While the whole country is in an uproar about Turing Pharmaceuticals, a one-drug startup pharma company attempting to raise prices on a single AIDS drug, the real issue is a 100-billion monster only Wall Street could love — an extremely leveraged company that set the standard for this type of abuse, while being cheered on by a cadre of Wall Street high-rollers too wealthy to fret over their own personal health care costs, and its posse of hedge fund operators.
The real problem with drug pricing in America is forged in a single word:
Don’t Hate The Player – Hate the Game
In the Twitter-storm furor over Turing’s recent one-drug price gouge attempt, the media has overlooked the reality that Martin Shkreli was created by the system. Shkreli is merely a rogue trying to play the gambit that Valeant has perfected.
This article is not for you hedge fund managers who believe that this quarter’s performance is more important than human decency or long-term viability; this article is for the millions of Americans who together can be strong enough to mandate change. Wall Street will understand in time.
While Citron Research analyzes the future viability of Valeant based on their highly levered portfolio of drugs, the main takeaway of this article is the danger that Valeant’s corporate strategy jeopardizes the entire US pharmaceutical industry, and its status as a leader in the development of drugs for the entire medical system.
Systemic Drug Price Hikes … Because they Can
Lets us start with drug price hikes. Senator Sanders called attention to just two instances: heart drugs Isuprel and Nitropress.
Cleveland Clinic states price hikes for the two Valeant drugs unexpectedly adds $8.6 million, or 7%, to this year’s budget of roughly $122 million for medicines administered at its hospitals …
Pharmaceutical Companies Buy Rivals’ Drugs, Then Jack Up the Prices
Sadly, these are but two examples of the whole truth. Citron Research is in the process of compiling a comprehensive dataset detailing drug price increases by Valeant. We will publish our findings on http://www.valeantpricing.com as soon as our research is conclusive. In the meantime here is an example of some of the more egregious increases:
This Chart Cannot Be Ignored
Consistently, the justification for high prices of drugs in the U.S. has been the argument that we need continued R&D to drive innovation — and high drug prices are the only way to pay for such innovation. The argument has substantial merits. However, it should be noted this argument is also highly subject to abuse; Valeant has become the ultimate abuser.
Valeant’s Slash and Burn Strategy for R&D
Valeant CEO Michael Pearson is a former pharmaceutical consultant with McKinsey & Co. (23 years) Correspondingly, Valeant’s strategic plan reads like a consultant’s playbook: cut costs and raise prices. Simple, right?
From a consultant’s perspective, Valeant’s fiscal strategy is logical.
Unfortunately, from a systemic perspective, just about every American is worse off as a result of Valeant’s strategy. Increased drug prices also drives higher health insurance premiums for every policyholder in the entire country, and higher deficits for the Federal Government, which bears Medicare costs. Meanwhile, no one is getting any incremental benefit; Valeant has made little to no effort to improve these products.
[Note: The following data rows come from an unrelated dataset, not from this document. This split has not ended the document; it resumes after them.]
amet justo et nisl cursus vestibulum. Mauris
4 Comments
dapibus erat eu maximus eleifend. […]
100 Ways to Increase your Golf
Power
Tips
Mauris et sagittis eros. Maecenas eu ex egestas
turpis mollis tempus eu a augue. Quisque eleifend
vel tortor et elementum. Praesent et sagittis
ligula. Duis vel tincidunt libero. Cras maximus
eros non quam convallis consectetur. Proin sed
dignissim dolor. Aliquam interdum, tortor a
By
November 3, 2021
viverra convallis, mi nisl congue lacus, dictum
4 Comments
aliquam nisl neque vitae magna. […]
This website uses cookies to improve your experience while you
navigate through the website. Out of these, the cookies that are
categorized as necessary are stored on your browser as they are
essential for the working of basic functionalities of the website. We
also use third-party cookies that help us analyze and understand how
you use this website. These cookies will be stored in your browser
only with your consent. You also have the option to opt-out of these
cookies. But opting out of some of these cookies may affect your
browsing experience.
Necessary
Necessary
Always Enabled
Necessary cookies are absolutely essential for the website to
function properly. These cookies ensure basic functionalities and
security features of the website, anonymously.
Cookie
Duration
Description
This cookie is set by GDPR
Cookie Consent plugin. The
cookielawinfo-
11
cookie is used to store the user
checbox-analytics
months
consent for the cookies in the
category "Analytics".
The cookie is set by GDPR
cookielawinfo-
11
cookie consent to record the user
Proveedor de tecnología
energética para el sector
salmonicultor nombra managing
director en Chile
Comparative R&D Expense for Major Pharmaceutical Companies
The chart above shows how pitiful the research and development spend is at Valeant. The average pharma spends 17% of revenue on R&D, but Valeant spends only 3%.
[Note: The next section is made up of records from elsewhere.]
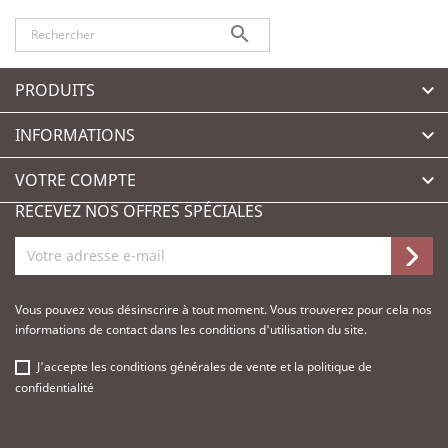

PRODUITS

INFORMATIONS

VOTRE COMPTE

RECEVEZ NOS OFFRES SPÉCIALES
Vous pouvez vous désinscrire à tout moment. Vous trouverez pour cela nos
informations de contact dans les conditions d'utilisation du site.
J'accepte les
conditions générales de vente
et la
politique de
confidentialité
An easy defense to this from bulls is the ineffectiveness of R&D. Well that is what separates a “good” pharmaceutical company from one not so good — the ability to innovate. Any asshole can jack up prices and cut spending.
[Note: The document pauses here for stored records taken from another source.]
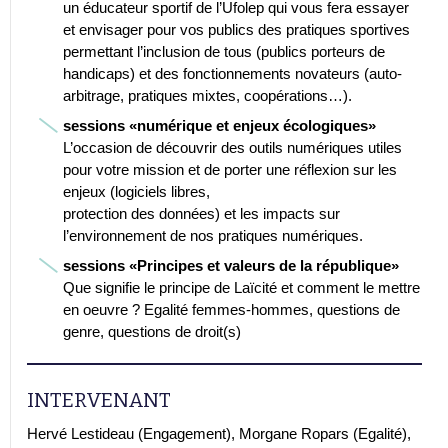
un éducateur sportif de l’Ufolep qui vous fera essayer
et envisager pour vos publics des pratiques sportives
permettant l’inclusion de tous (publics porteurs de
handicaps) et des fonctionnements novateurs (auto-
arbitrage, pratiques mixtes, coopérations…).
sessions «numérique et enjeux écologiques»
L’occasion de découvrir des outils numériques utiles
pour votre mission et de porter une réflexion sur les
enjeux (logiciels libres,
protection des données) et les impacts sur
l’environnement de nos pratiques numériques.
sessions «Principes et valeurs de la république»
Que signifie le principe de Laïcité et comment le mettre
en oeuvre ? Egalité femmes-hommes, questions de
genre, questions de droit(s)
INTERVENANT
Hervé Lestideau (Engagement), Morgane Ropars (Egalité),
To give an example to this point, look at the story of Allergan, the same company that rebuffed Valeant’s takeover proposal because of their business practices.
“From the $7 billion that Allergan invested in R&D between 1992 and 2013, the company gained $50 billion in sales between 2007 and 2013” — WSJ, June 10, 2014
Valeant has recently started to defend its scant R&D by stating they are more focused on “output” rather than “input”, meaning the results they achieve vs the money they invest. This is an insult to every other pharmaceutical company and to the system that supports Valeant. Do you really think that if you are efficient you can provide the same outputs and spend 90% less on research and development than companies like Johnson and Johnson, Pfizer, Merck or Eli Lilly?
Escalating drug prices with no additional innovation simply drains resources from the system, and providing zero additional benefits. It should be stopped and needs to be stopped; otherwise, such practices simply encourage a crescendo of bad behavior from participants. Eventually, it reduces incentives for companies to invest needed R&D that can actually improve the quality of care through the development of new drugs.
This is where is Gets Scary!
Valeant’s strategy to simply slash and burn R&D has rewarded it with an escalating stock price compared to peers. Does this look like a bio-tech bubble or a Valeant bubble?
As shareholders notice the rising price of Valeant stock, other companies are starting to follow in lockstep. Recently, Endo International, now run by a former Pearson lieutenant, is emulating aspects of the Valeant approach by taking out costs and raising prices, then turning into an aggressive bidder for pharma companies like Salix. Similarly, Mylan has started to “play hardball” as we observe with the Epi-Pen controversy.
Note how extreme Epi-Pen price hikes impact public school district budgets for schools only trying to do the right thing by protecting students from life-threatening anaphylactic shock incidents.
The risk that Citron is discussing now was articulated in 2013 article in Forbes comparing Valeant to Genentech. Genentech CEO Art Levinson is a scientist dedicated to research and development versus the consultant in Pearson. This Forbes piece was a chilling foreshadowing of the future.
See full PDF below.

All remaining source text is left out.